Deseret News, November 25, 2008

Groups press fight over water for Las Vegas
By Stephen Speckman

Opponents of a proposal to draw water from the Utah/Nevada border want to make sure the Department of Interior and four of its regulatory agencies have a strong voice in the process of whether to approve the Southern Nevada Water Authority's plans to pipe the water to Las Vegas.

The fear among watchdogs is that the Snake Valley aquifer on the border will dry up and irreparably damage the environment, wildlife and ranching in the area.

The Center for Biological Diversity, three chapters of the Sierra Club, Utah Moms for Clean Air, Utah Physicians for a Healthy Environment and Western Resource Advocates were among 23 groups from Utah and Nevada that sent a letter Monday to Interior Secretary Dirk Kempthorne.

The groups told Kempthorne in the letter that the Bureau of Land Management, Bureau of Indian Affairs, U.S. Fish and Wildlife Service and National Park Service need to lodge protests regarding the proposal currently being considered by Nevada State Engineer Tracy Taylor.

The Utah Association of Counties is expected this week to send a similar message to Kempthorne in the form of a resolution.

The groups say the Interior Department and its agencies previously gave up their right to protest over the Southern Nevada Water Authority's applications for water in Nevada's Spring, Cave, Delamar and Dry Lake valleys in the central part of the state. The agencies' decision to opt out of protesting those applications included the Water Authority agreeing to certain monitoring and mitigation measures in the event of any negative impacts in the four valleys.

"We believe these actions constituted an abrogation of the responsibility of those agencies to preserve and protect the environmental resources within their jurisdictions and the interests of the tribes and people they serve," Great Basin Water Network coordinator Susan Lynn said in the letter. "We note that suspicions linger that the decision of the (Interior Department) agencies to withdraw their protests may have been made due to political pressures."

Network board member Steve Erickson said it won't be possible to mitigate damages to the Snake Valley region, most of which is in Utah just east of Great Basin National Park.

"Mitigation through payment of damages is not replacing lost water," Erickson said Monday.

Utah Association of Counties' Mark Ward said the Snake Valley is the largest among the aquifers that Nevada's state engineer has had to consider as officials figure out how to supply a thirsty Las Vegas.

"This is where we want the feds to stick with us," said Ward, senior policy analyst on public lands and natural resource management. "We think this is really a time not to follow the pattern in other valleys."

Ward said his group would like to see the BLM in Utah take a more active role on the Snake Valley issue, which he noted could harm federal lands on the Utah side if the area dries up. "They need to be more proactive and less passive," he said.

Elected officials from Salt Lake, Juab, Millard, Tooele and Utah counties in September sent a letter to Utah Gov.

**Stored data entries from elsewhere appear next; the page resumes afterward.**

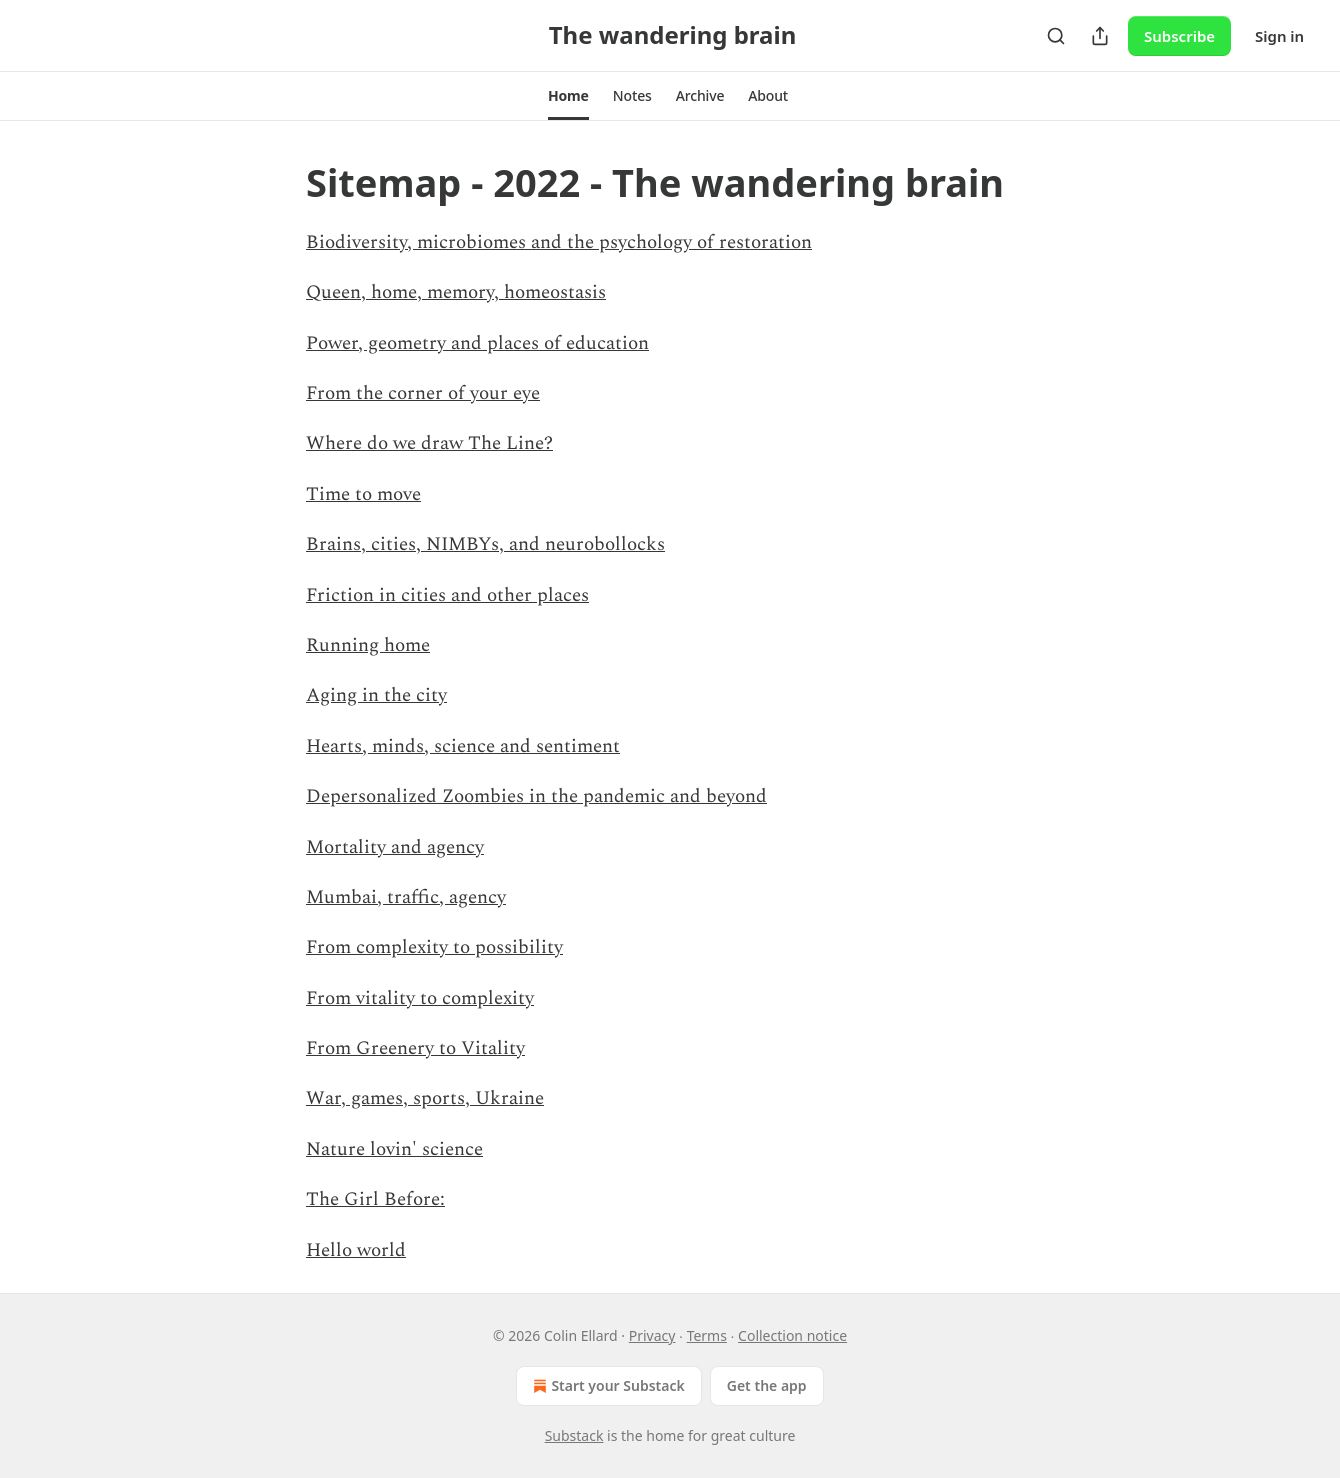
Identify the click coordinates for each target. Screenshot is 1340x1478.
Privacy (652, 1335)
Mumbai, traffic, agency (406, 897)
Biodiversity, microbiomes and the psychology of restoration (559, 242)
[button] (568, 96)
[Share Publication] (1100, 36)
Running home (368, 645)
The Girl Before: (375, 1199)
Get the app (767, 1385)
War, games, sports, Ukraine (425, 1098)
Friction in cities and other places (447, 595)
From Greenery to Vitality (415, 1048)
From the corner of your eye (423, 393)
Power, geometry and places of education (477, 343)
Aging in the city (376, 695)
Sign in (1279, 36)
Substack (574, 1435)
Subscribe (1179, 36)
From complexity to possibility (434, 947)
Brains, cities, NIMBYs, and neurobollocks (485, 544)
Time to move (363, 494)
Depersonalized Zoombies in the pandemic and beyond (536, 796)
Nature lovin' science (394, 1149)
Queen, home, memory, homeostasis (456, 292)
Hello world (356, 1250)
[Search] (1056, 36)
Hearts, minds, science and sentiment (463, 746)
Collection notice (792, 1335)
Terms (707, 1335)
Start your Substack (606, 1386)
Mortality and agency (395, 847)
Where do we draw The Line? (429, 443)
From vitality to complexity (420, 998)
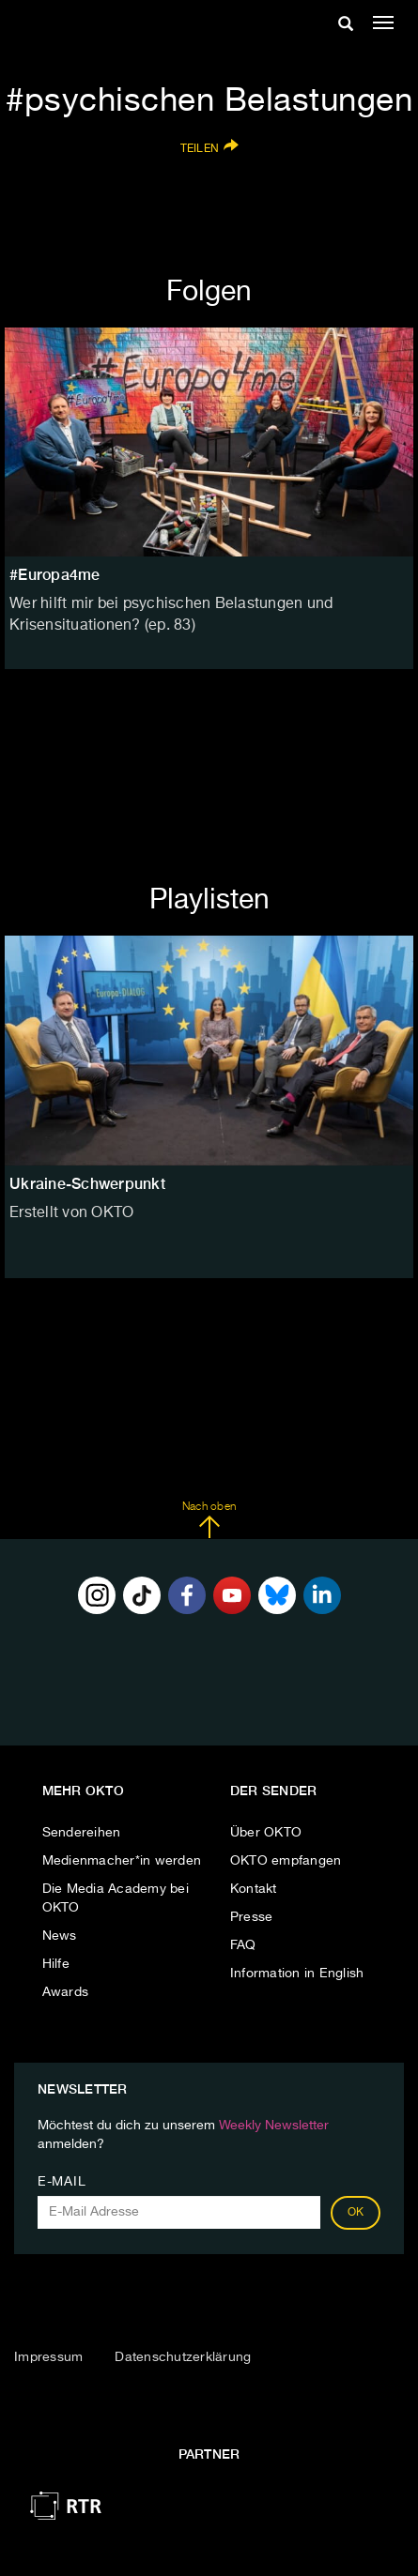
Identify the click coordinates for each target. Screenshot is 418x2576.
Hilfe (56, 1964)
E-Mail (61, 2181)
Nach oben (209, 1520)
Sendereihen (81, 1832)
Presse (251, 1917)
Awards (65, 1992)
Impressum (48, 2357)
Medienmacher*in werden (122, 1860)
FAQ (243, 1945)
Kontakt (253, 1889)
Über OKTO (266, 1832)
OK (356, 2212)
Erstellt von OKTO (71, 1213)
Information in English (297, 1973)
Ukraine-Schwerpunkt (87, 1184)
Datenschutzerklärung (183, 2357)
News (59, 1936)
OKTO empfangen (286, 1860)
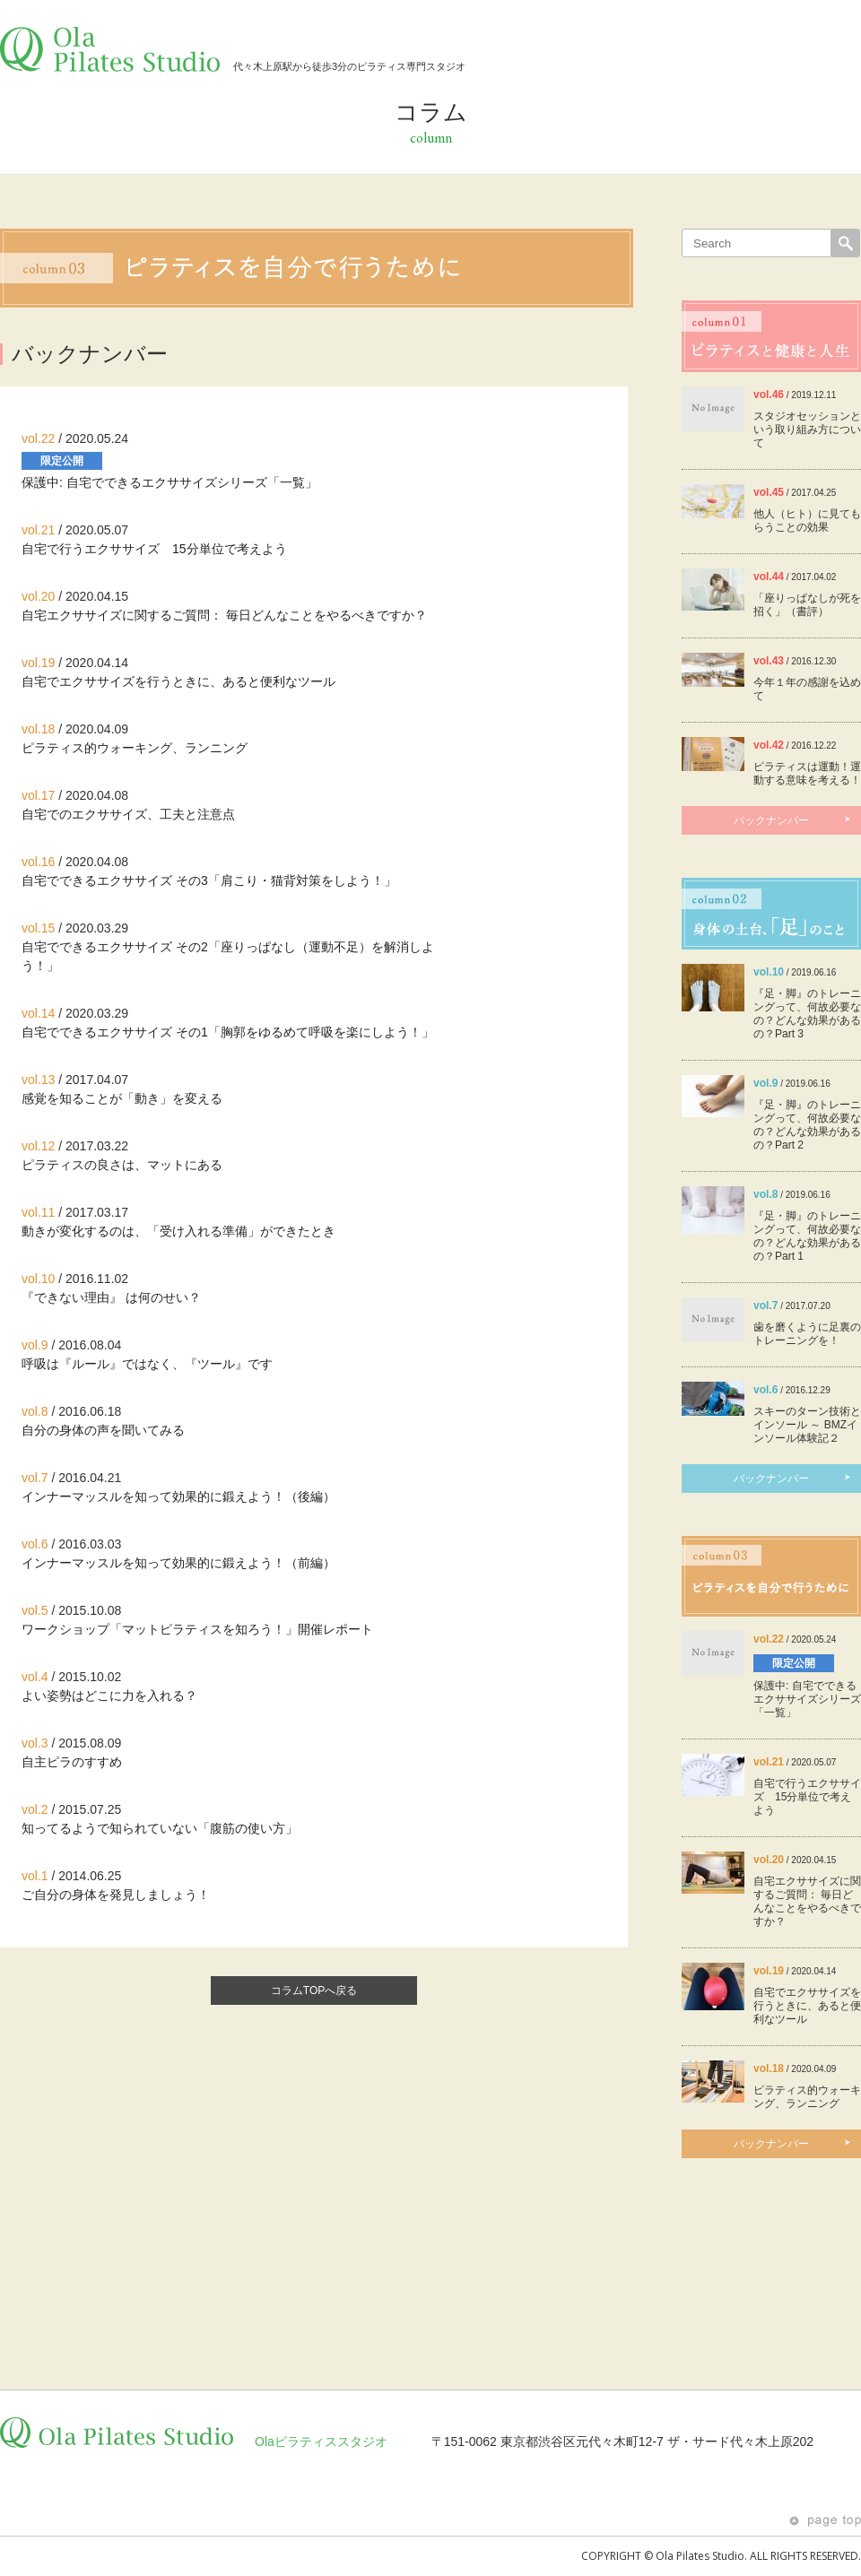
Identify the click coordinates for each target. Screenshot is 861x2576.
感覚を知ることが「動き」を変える (122, 1098)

Jon Huntsman Jr., expressing their concerns that a dried-up Snake Valley would seriously impact air quality along the Wasatch Front as dust blows in from the west.

More recently, the U.S. Fish and Wildlife Service agreed to a petition by the Center for Biological Diversity to take a year and examine habitat concerns in the Utah portion of the Snake Valley for a fish known as the least chub. If the agency decides at the end of the study that the fish deserves federal protection as an endangered species, it would add another wrinkle to the Water Authority's plan.

"Everybody's goal, and we support that goal, is that the habitat be protected," Water Authority spokesman J.C. Davis said last month. Federal protection for the least chub, he noted, would not be a deal-killer for his agency's proposal.